INPUT FOR THIS TASK:
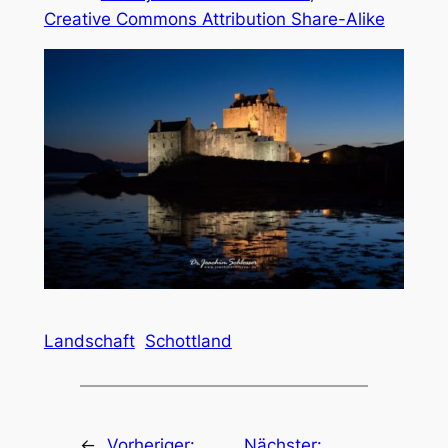
Creative Commons Attribution Share-Alike
Landschaft
Schottland
←
Vorheriger:
Nächster:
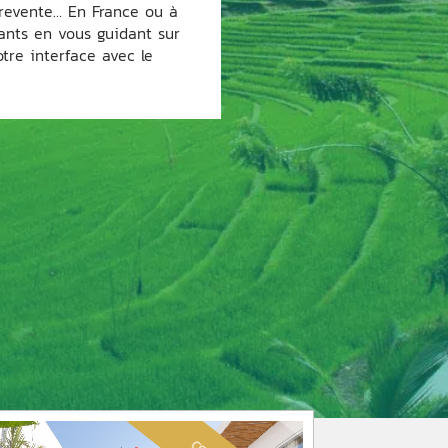
, revente… En France ou à
sants en vous guidant sur
tre interface avec le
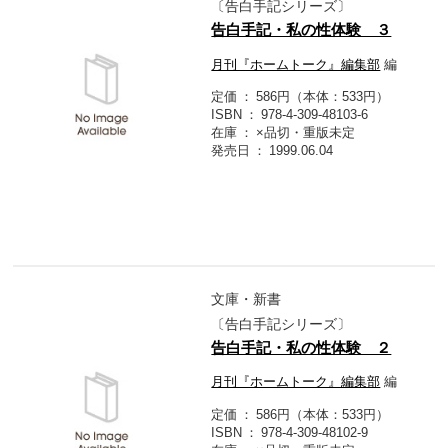
〔告白手記シリーズ〕
告白手記・私の性体験 ３
月刊『ホームトーク』編集部
編
定価
586円（本体：533円）
ISBN
978-4-309-48103-6
在庫
×品切・重版未定
発売日
1999.06.04
文庫・新書
〔告白手記シリーズ〕
告白手記・私の性体験 ２
月刊『ホームトーク』編集部
編
定価
586円（本体：533円）
ISBN
978-4-309-48102-9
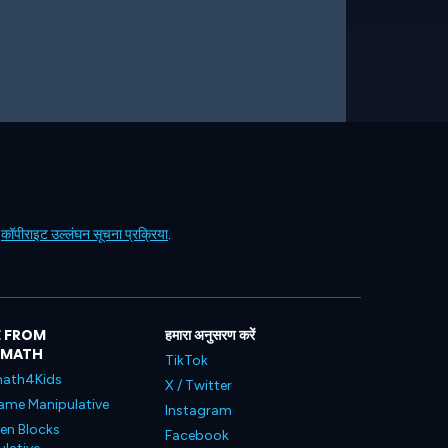
ं
कॉपीराइट उल्लंघन सूचना प्रक्रिया
.
 FROM
हमारा अनुसरण करें
LMATH
TikTok
ath4Kids
X / Twitter
ame Manipulative
Instagram
en Blocks
Facebook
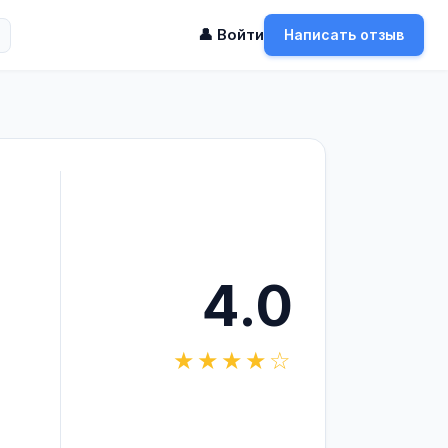
👤 Войти
Написать отзыв
4.0
★★★★☆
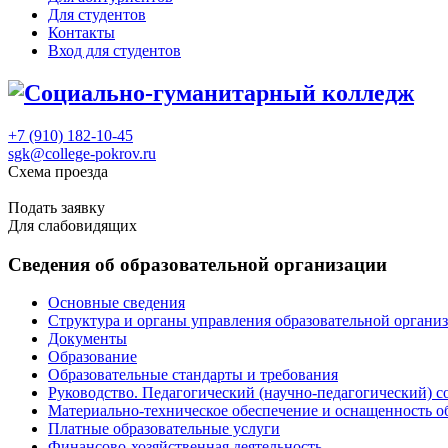
Для студентов
Контакты
Вход для студентов
+7 (910) 182-10-45
sgk@college-pokrov.ru
Схема проезда
Расписание
Подать заявку
Для слабовидящих
Сведения об образовательной организации
Основные сведения
Структура и органы управления образовательной органи
Документы
Образование
Образовательные стандарты и требования
Руководство. Педагогический (научно-педагогический) с
Материально-техническое обеспечение и оснащенность о
Платные образовательные услуги
Финансово-хозяйственная деятельность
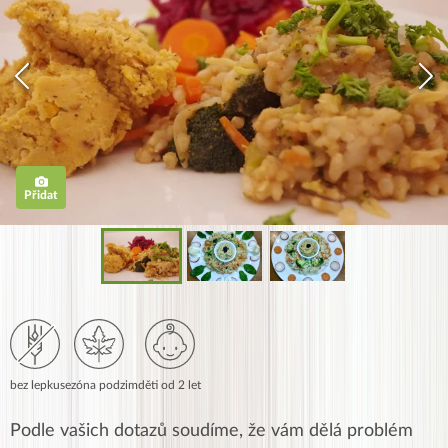
Přidat
bez lepku
sezóna podzim
děti od 2 let
Podle vašich dotazů soudíme, že vám dělá problém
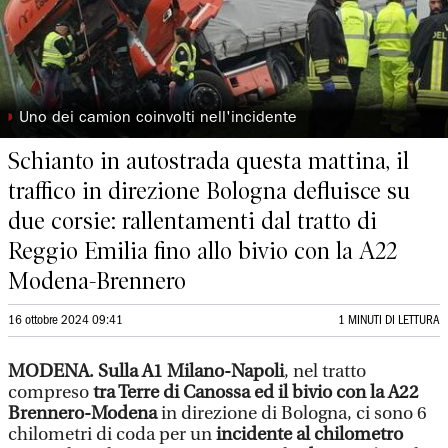
◗
Uno dei camion coinvolti nell'incidente
Schianto in autostrada questa mattina, il
traffico in direzione Bologna defluisce su
due corsie: rallentamenti dal tratto di
Reggio Emilia fino allo bivio con la A22
Modena-Brennero
16 ottobre 2024 09:41
1 MINUTI DI LETTURA
MODENA.
Sulla A1 Milano-Napoli
, nel tratto
compreso
tra Terre di Canossa ed il bivio con la A22
Brennero-Modena
in direzione di Bologna, ci sono 6
chilometri di coda per un
incidente al chilometro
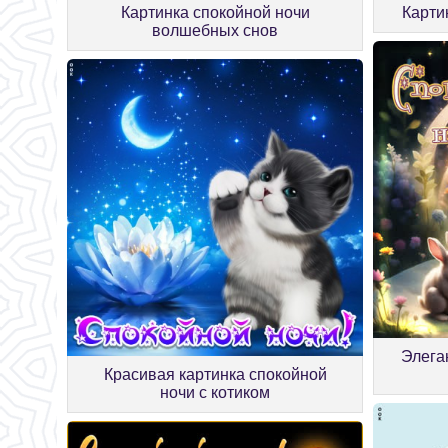
Карти
Картинка спокойной ночи
волшебных снов
Элега
Красивая картинка спокойной
ночи с котиком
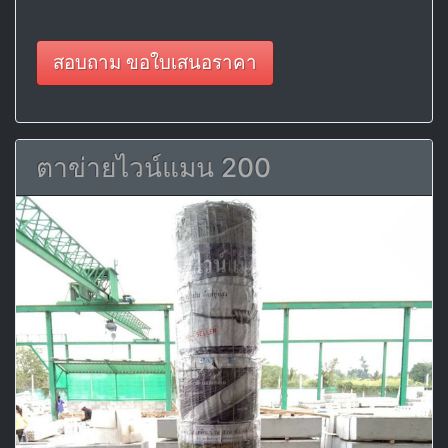
สอบถาม ขอใบเสนอราคา
ตาข่ายไวน์แมน 200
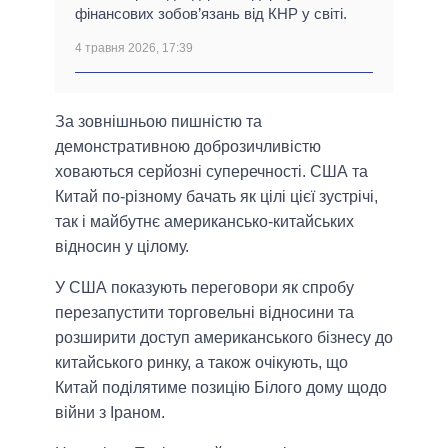
фінансових зобов’язань від КНР у світі.
4 травня 2026, 17:39
За зовнішньою пишністю та
демонстративною доброзичливістю
ховаються серйозні суперечності. США та
Китай по-різному бачать як цілі цієї зустрічі,
так і майбутнє американсько-китайських
відносин у цілому.
У США показують переговори як спробу
перезапустити торговельні відносини та
розширити доступ американського бізнесу до
китайського ринку, а також очікують, що
Китай поділятиме позицію Білого дому щодо
війни з Іраном.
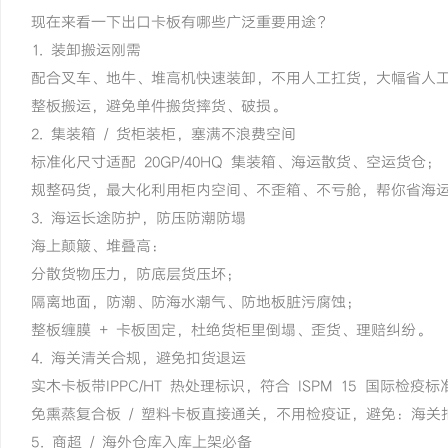
现在来看一下出口卡板有哪些广泛重要用途？
1. 装卸搬运刚需
配合叉车、地牛、堆高机快速装卸，不用人工扛货，大幅省人
整板搬运，避免单件搬货摔货、破损。
2. 集装箱 / 货柜装柜，塞满不浪费空间
标准化尺寸适配 20GP/40HQ 集装箱、海运散货、空运货仓；
规整码货，最大化利用柜内空间、不歪箱、不亏舱，帮你省海
3. 海运长途防护，防压防潮防塌
海上颠簸、堆叠高：
分散货物压力，防底层货压坏；
隔离地面，防潮、防海水潮气、防地板脏污腐蚀；
整板缠膜 + 卡板固定，杜绝货柜里倒塌、歪货、理赔纠纷。
4. 海关清关合规，避免扣货退运
实木卡板带IPPC/HT 热处理标识，符合 ISPM 15 国际检疫标
免熏蒸复合板 / 塑料卡板直接通关，不用检疫证，避免：海
5. 商超 / 海外仓库入库上架必备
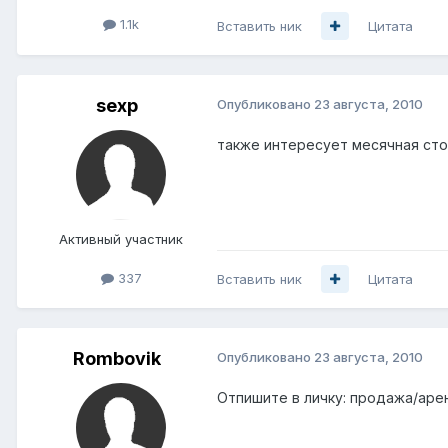
1.1k
Вставить ник
Цитата
sexp
Опубликовано
23 августа, 2010
также интересует месячная стои
Активный участник
337
Вставить ник
Цитата
Rombovik
Опубликовано
23 августа, 2010
Отпишите в личку: продажа/арен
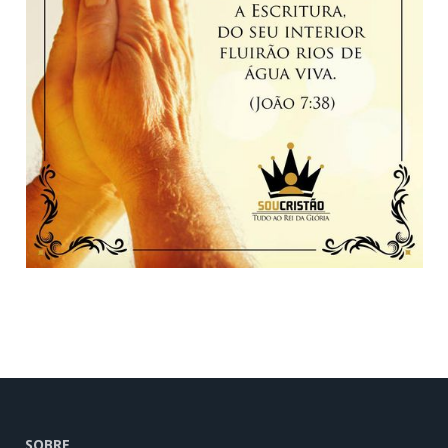
SOBRE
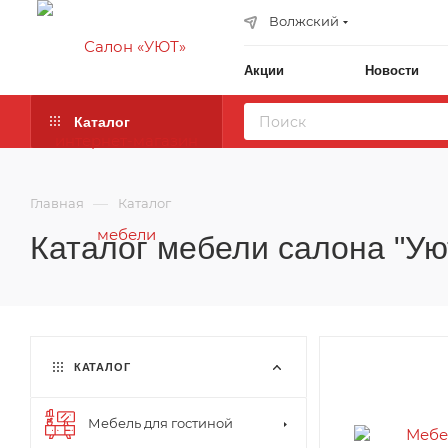
Волжский
Акции
Новости
Каталог
—
Главная
Каталог
Каталог мебели салона "Ую
КАТАЛОГ
Мебель для гостиной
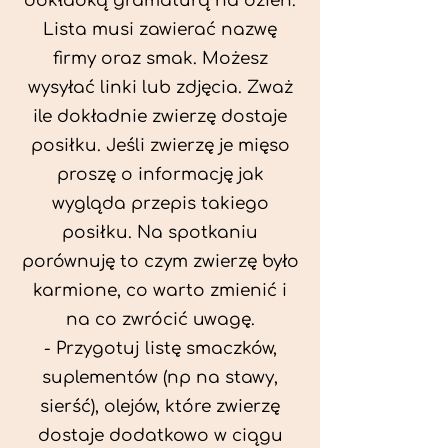
dokładką gramaturą na dzień.
Lista musi zawierać nazwę
firmy oraz smak. Możesz
wysyłać linki lub zdjęcia. Zważ
ile dokładnie zwierzę dostaje
posiłku. Jeśli zwierzę je mięso
proszę o informację jak
wygląda przepis takiego
posiłku. Na spotkaniu
porównuję to czym zwierzę było
karmione, co warto zmienić i
na co zwrócić uwagę.
- Przygotuj listę smaczków,
suplementów (np na stawy,
sierść), olejów, które zwierzę
dostaje dodatkowo w ciągu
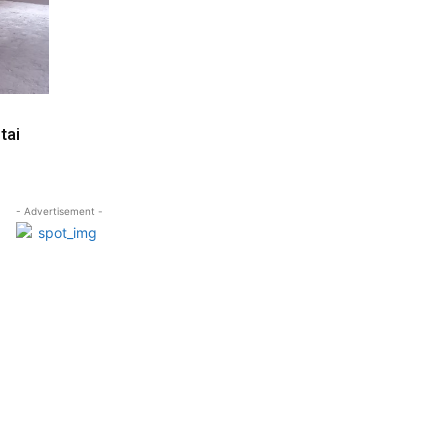
tai
- Advertisement -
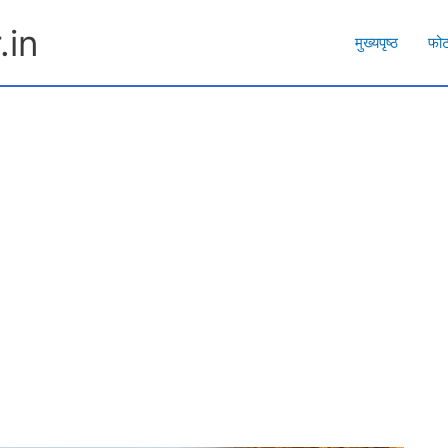
.in
मुख्यपृष्ठ
फो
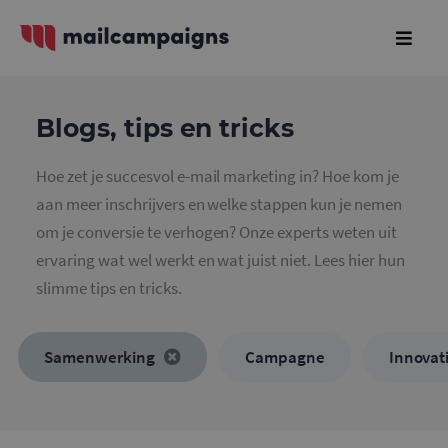
Blogs, tips en tricks
Hoe zet je succesvol e-mail marketing in? Hoe kom je
aan meer inschrijvers en welke stappen kun je nemen
om je conversie te verhogen? Onze experts weten uit
ervaring wat wel werkt en wat juist niet. Lees hier hun
slimme tips en tricks.
Samenwerking
Campagne
Innovat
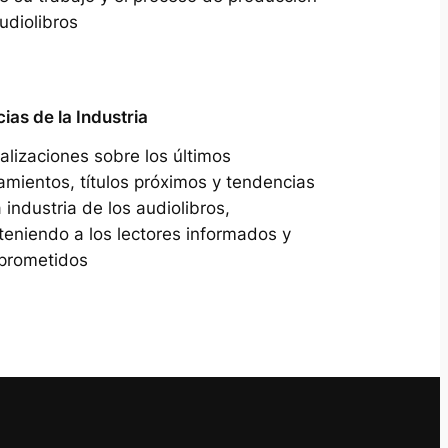
udiolibros
cias de la Industria
alizaciones sobre los últimos
amientos, títulos próximos y tendencias
a industria de los audiolibros,
eniendo a los lectores informados y
prometidos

WHAT THIS TASK INVOLVES: What the task needs is the material above repeated exactly, pictures excepted.

WRITTEN ANSWER:
Creative Commons Attribution Share-Alike
Landschaft
Schottland
←
Vorheriger:
Nächster:
, revente… En France ou à
sants en vous guidant sur
tre interface avec le
〔告白手記シリーズ〕
告白手記・私の性体験 ３
月刊『ホームトーク』編集部
編
定価
586円（本体：533円）
ISBN
978-4-309-48103-6
在庫
×品切・重版未定
発売日
1999.06.04
文庫・新書
〔告白手記シリーズ〕
告白手記・私の性体験 ２
月刊『ホームトーク』編集部
編
定価
586円（本体：533円）
ISBN
978-4-309-48102-9
ं
कॉपीराइट उल्लंघन सूचना प्रक्रिया
.
 FROM
हमारा अनुसरण करें
LMATH
TikTok
ath4Kids
X / Twitter
ame Manipulative
Instagram
en Blocks
Facebook
👤 Войти
Написать отзыв
4.0
★★★★☆
Для студентов
Контакты
Вход для студентов
+7 (910) 182-10-45
sgk@college-pokrov.ru
Схема проезда
Расписание
Подать заявку
Для слабовидящих
Сведения об образовательной организации
Основные сведения
Структура и органы управления образовательной органи
Документы
Образование
Образовательные стандарты и требования
Руководство. Педагогический (научно-педагогический) с
Материально-техническое обеспечение и оснащенность о
Платные образовательные услуги
Финансово-хозяйственная деятельность
Přidat
bez lepku
sezóna podzim
děti od 2 let
Podle vašich dotazů soudíme, že vám dělá problém
◗
Uno dei camion coinvolti nell'incidente
Schianto in autostrada questa mattina, il
traffico in direzione Bologna defluisce su
due corsie: rallentamenti dal tratto di
Reggio Emilia fino allo bivio con la A22
Modena-Brennero
16 ottobre 2024 09:41
1 MINUTI DI LETTURA
MODENA.
Sulla A1 Milano-Napoli
, nel tratto
compreso
tra Terre di Canossa ed il bivio con la A22
Brennero-Modena
in direzione di Bologna, ci sono 6
chilometri di coda per un
incidente al chilometro
Карти
Картинка спокойной ночи
волшебных снов
Элега
Красивая картинка спокойной
ночи с котиком
สอบถาม ขอใบเสนอราคา
ตาข่ายไวน์แมน 200
фінансових зобов’язань від КНР у світі.
4 травня 2026, 17:39
За зовнішньою пишністю та
демонстративною доброзичливістю
ховаються серйозні суперечності. США та
Китай по-різному бачать як цілі цієї зустрічі,
так і майбутнє американсько-китайських
відносин у цілому.
У США показують переговори як спробу
перезапустити торговельні відносини та
розширити доступ американського бізнесу до
китайського ринку, а також очікують, що
Китай поділятиме позицію Білого дому щодо
війни з Іраном.
现在来看一下出口卡板有哪些广泛重要用途？
1. 装卸搬运刚需
配合叉车、地牛、堆高机快速装卸，不用人工扛货，大幅省人
整板搬运，避免单件搬货摔货、破损。
2. 集装箱 / 货柜装柜，塞满不浪费空间
标准化尺寸适配 20GP/40HQ 集装箱、海运散货、空运货仓；
规整码货，最大化利用柜内空间、不歪箱、不亏舱，帮你省海
3. 海运长途防护，防压防潮防塌
海上颠簸、堆叠高：
分散货物压力，防底层货压坏；
隔离地面，防潮、防海水潮气、防地板脏污腐蚀；
整板缠膜 + 卡板固定，杜绝货柜里倒塌、歪货、理赔纠纷。
4. 海关清关合规，避免扣货退运
实木卡板带IPPC/HT 热处理标识，符合 ISPM 15 国际检疫标
免熏蒸复合板 / 塑料卡板直接通关，不用检疫证，避免：海
5. 商超 / 海外仓库入库上架必备
1.1k
Вставить ник
Цитата
sexp
Опубликовано
23 августа, 2010
также интересует месячная стои
Активный участник
337
Вставить ник
Цитата
Rombovik
Опубликовано
23 августа, 2010
Отпишите в личку: продажа/арен
SOBRE
Волжский
Акции
Новости
Каталог
—
Главная
Каталог
Каталог мебели салона "Ую
КАТАЛОГ
Мебель для гостиной
dokładką gramaturą na dzień.
Lista musi zawierać nazwę
firmy oraz smak. Możesz
wysyłać linki lub zdjęcia. Zważ
ile dokładnie zwierzę dostaje
posiłku. Jeśli zwierzę je mięso
proszę o informację jak
wygląda przepis takiego
posiłku. Na spotkaniu
porównuję to czym zwierzę było
karmione, co warto zmienić i
na co zwrócić uwagę.
- Przygotuj listę smaczków,
suplementów (np na stawy,
sierść), olejów, które zwierzę
dostaje dodatkowo w ciągu
tai
- Advertisement -
.in
मुख्यपृष्ठ
फो
Blogs, tips en tricks
Hoe zet je succesvol e-mail marketing in? Hoe kom je
aan meer inschrijvers en welke stappen kun je nemen
om je conversie te verhogen? Onze experts weten uit
ervaring wat wel werkt en wat juist niet. Lees hier hun
slimme tips en tricks.
Samenwerking
Campagne
Innovat
udiolibros
cias de la Industria
alizaciones sobre los últimos
amientos, títulos próximos y tendencias
a industria de los audiolibros,
eniendo a los lectores informados y
prometidos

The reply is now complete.